Requirement - Copy each line from the data that has the word "Visionen" in it.

(Stored data entries)

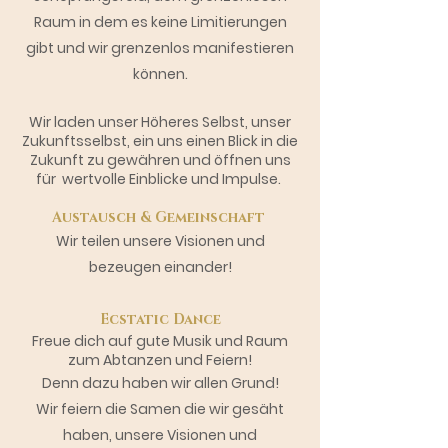
Raum in dem es keine Limitierungen
gibt und wir grenzenlos manifestieren
können.
Wir laden unser
Höheres
Selbst, unser
Zukunftsselbst, ein uns einen Blick in die
Zukunft zu gewähren und öffnen uns
für wertvolle Einblicke und Impulse.
Austausch & Gemeinschaft
Wir teilen unsere Visionen und
bezeugen einander!
Ecstatic Dance
Freue dich auf gute Musik und Raum
zum
Abtanzen
und Feiern!
Denn dazu haben wir allen Grund!
Wir feiern die Samen die wir gesäht
haben, unsere Visionen und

Solution to this task -
Wir teilen unsere Visionen und
haben, unsere Visionen und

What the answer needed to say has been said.